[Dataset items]
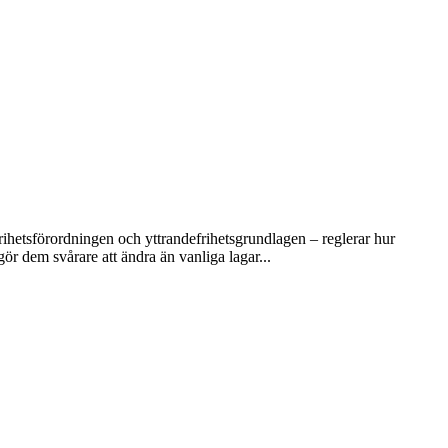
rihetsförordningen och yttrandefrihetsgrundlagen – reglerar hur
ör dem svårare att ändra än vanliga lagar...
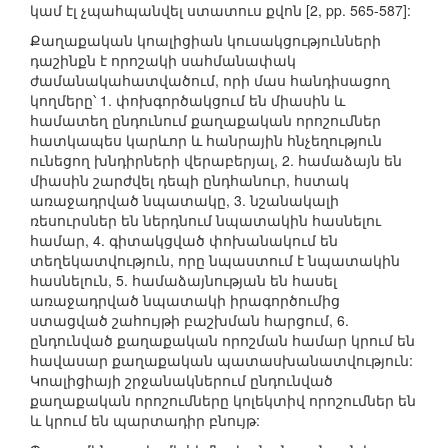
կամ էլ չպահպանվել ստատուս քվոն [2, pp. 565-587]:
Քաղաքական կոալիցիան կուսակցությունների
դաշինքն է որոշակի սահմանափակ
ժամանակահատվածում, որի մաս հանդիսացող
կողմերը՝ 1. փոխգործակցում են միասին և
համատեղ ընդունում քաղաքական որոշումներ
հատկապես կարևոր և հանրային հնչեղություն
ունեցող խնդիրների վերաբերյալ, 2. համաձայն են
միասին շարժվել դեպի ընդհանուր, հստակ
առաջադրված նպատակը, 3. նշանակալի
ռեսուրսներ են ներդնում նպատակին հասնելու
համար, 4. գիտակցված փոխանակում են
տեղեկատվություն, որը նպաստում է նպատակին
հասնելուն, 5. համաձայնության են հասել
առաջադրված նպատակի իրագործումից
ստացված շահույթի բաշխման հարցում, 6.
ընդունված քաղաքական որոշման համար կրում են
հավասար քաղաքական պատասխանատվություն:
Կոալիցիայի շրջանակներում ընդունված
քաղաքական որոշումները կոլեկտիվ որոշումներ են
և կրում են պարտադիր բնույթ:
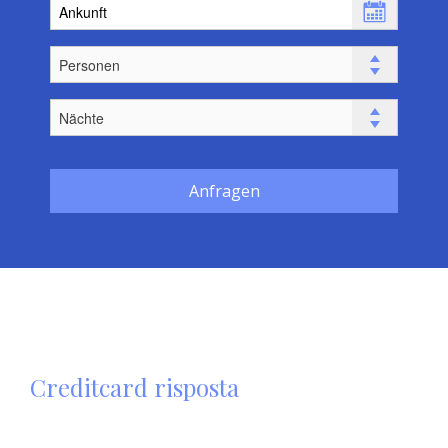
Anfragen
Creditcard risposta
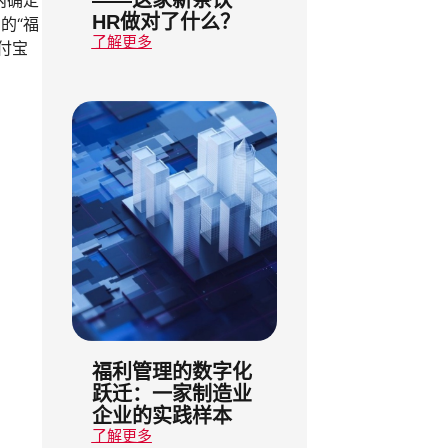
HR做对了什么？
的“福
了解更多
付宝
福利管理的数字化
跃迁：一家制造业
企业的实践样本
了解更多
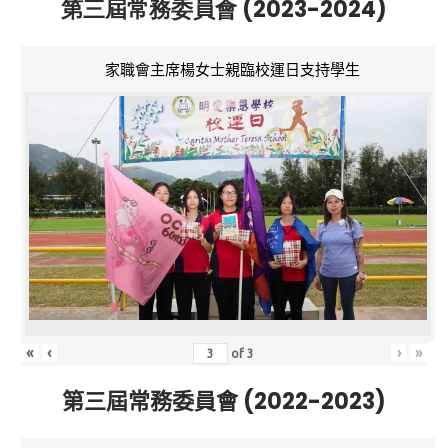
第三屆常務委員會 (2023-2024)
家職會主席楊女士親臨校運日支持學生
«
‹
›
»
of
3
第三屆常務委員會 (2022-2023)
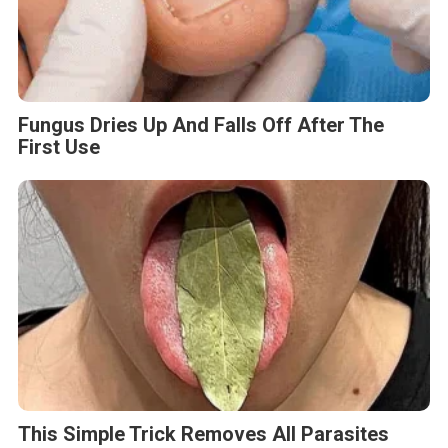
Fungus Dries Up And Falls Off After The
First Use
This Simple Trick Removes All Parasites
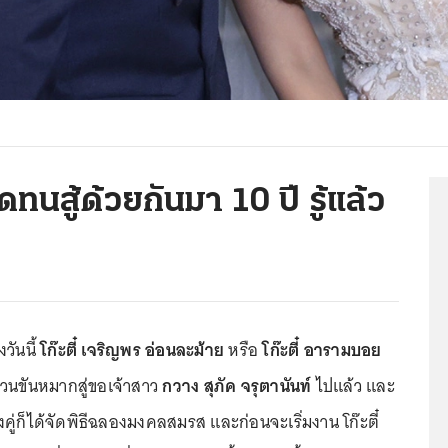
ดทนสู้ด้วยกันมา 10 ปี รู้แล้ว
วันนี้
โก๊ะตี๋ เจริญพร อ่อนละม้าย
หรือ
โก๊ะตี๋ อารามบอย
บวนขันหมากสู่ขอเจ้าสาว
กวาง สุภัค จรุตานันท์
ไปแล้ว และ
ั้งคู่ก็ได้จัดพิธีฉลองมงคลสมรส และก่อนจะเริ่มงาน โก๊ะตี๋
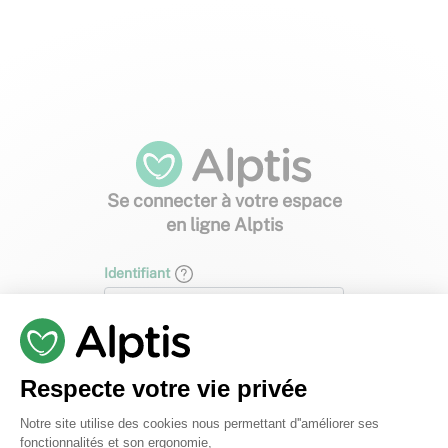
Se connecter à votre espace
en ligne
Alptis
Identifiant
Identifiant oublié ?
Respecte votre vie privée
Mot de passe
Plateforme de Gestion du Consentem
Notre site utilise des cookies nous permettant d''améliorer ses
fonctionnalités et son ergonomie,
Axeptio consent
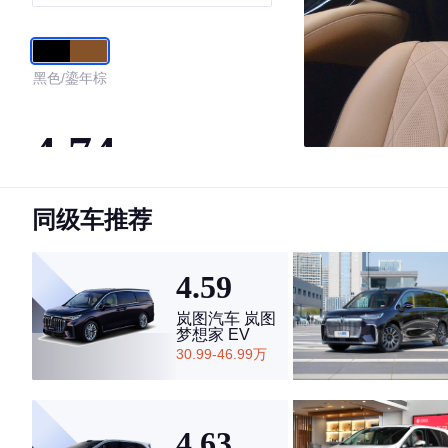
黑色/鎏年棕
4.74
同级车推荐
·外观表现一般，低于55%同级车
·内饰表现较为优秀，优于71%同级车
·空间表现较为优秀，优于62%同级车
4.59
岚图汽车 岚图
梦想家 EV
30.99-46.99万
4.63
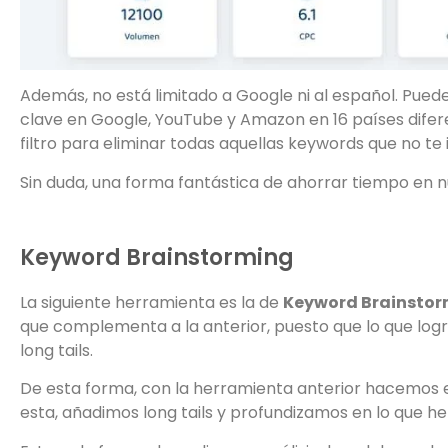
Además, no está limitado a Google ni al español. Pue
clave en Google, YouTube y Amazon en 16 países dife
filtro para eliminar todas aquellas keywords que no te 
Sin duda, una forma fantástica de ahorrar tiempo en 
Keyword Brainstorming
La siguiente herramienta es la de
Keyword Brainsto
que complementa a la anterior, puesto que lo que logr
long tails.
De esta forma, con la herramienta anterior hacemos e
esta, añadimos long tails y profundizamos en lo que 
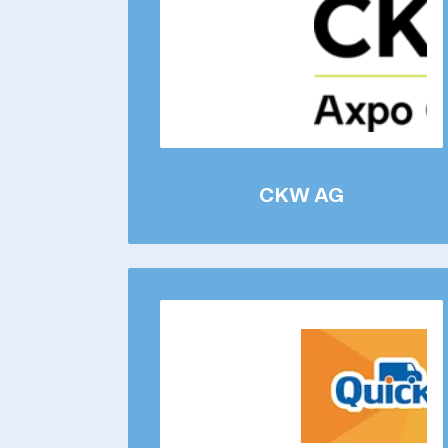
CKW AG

What to produce ->
Take every record and copy it word for word, dropping the pictures.

Response ->
rihetsförordningen och yttrandefrihetsgrundlagen – reglerar hur
ör dem svårare att ändra än vanliga lagar...
կամ էլ չպահպանվել ստատուս քվոն [2, pp. 565-587]:
Քաղաքական կոալիցիան կուսակցությունների
դաշինքն է որոշակի սահմանափակ
ժամանակահատվածում, որի մաս հանդիսացող
կողմերը՝ 1. փոխգործակցում են միասին և
համատեղ ընդունում քաղաքական որոշումներ
հատկապես կարևոր և հանրային հնչեղություն
ունեցող խնդիրների վերաբերյալ, 2. համաձայն են
միասին շարժվել դեպի ընդհանուր, հստակ
առաջադրված նպատակը, 3. նշանակալի
ռեսուրսներ են ներդնում նպատակին հասնելու
համար, 4. գիտակցված փոխանակում են
տեղեկատվություն, որը նպաստում է նպատակին
հասնելուն, 5. համաձայնության են հասել
առաջադրված նպատակի իրագործումից
ստացված շահույթի բաշխման հարցում, 6.
ընդունված քաղաքական որոշման համար կրում են
հավասար քաղաքական պատասխանատվություն:
Կոալիցիայի շրջանակներում ընդունված
քաղաքական որոշումները կոլեկտիվ որոշումներ են
և կրում են պարտադիր բնույթ:
Anfragen
Creditcard risposta
HR做对了什么？
的“福
了解更多
付宝
福利管理的数字化
跃迁：一家制造业
企业的实践样本
了解更多
第三屆常務委員會 (2023-2024)
家職會主席楊女士親臨校運日支持學生
«
‹
›
»
of
3
第三屆常務委員會 (2022-2023)
Fungus Dries Up And Falls Off After The
First Use
This Simple Trick Removes All Parasites
ดทนสู้ด้วยกันมา 10 ปี รู้แล้ว
วันนี้
โก๊ะตี๋ เจริญพร อ่อนละม้าย
หรือ
โก๊ะตี๋ อารามบอย
บวนขันหมากสู่ขอเจ้าสาว
กวาง สุภัค จรุตานันท์
ไปแล้ว และ
ั้งคู่ก็ได้จัดพิธีฉลองมงคลสมรส และก่อนจะเริ่มงาน โก๊ะตี๋
Se connecter à votre espace
en ligne
Alptis
Identifiant
Identifiant oublié ?
Respecte votre vie privée
Mot de passe
Plateforme de Gestion du Consentem
Notre site utilise des cookies nous permettant d''améliorer ses
fonctionnalités et son ergonomie,
Axeptio consent
黑色/鎏年棕
4.74
同级车推荐
·外观表现一般，低于55%同级车
·内饰表现较为优秀，优于71%同级车
·空间表现较为优秀，优于62%同级车
4.59
岚图汽车 岚图
梦想家 EV
30.99-46.99万
4.63
Además, no está limitado a Google ni al español. Pue
clave en Google, YouTube y Amazon en 16 países dife
filtro para eliminar todas aquellas keywords que no te 
Sin duda, una forma fantástica de ahorrar tiempo en 
Keyword Brainstorming
La siguiente herramienta es la de
Keyword Brainsto
que complementa a la anterior, puesto que lo que logr
long tails.
De esta forma, con la herramienta anterior hacemos e
esta, añadimos long tails y profundizamos en lo que 
CKW AG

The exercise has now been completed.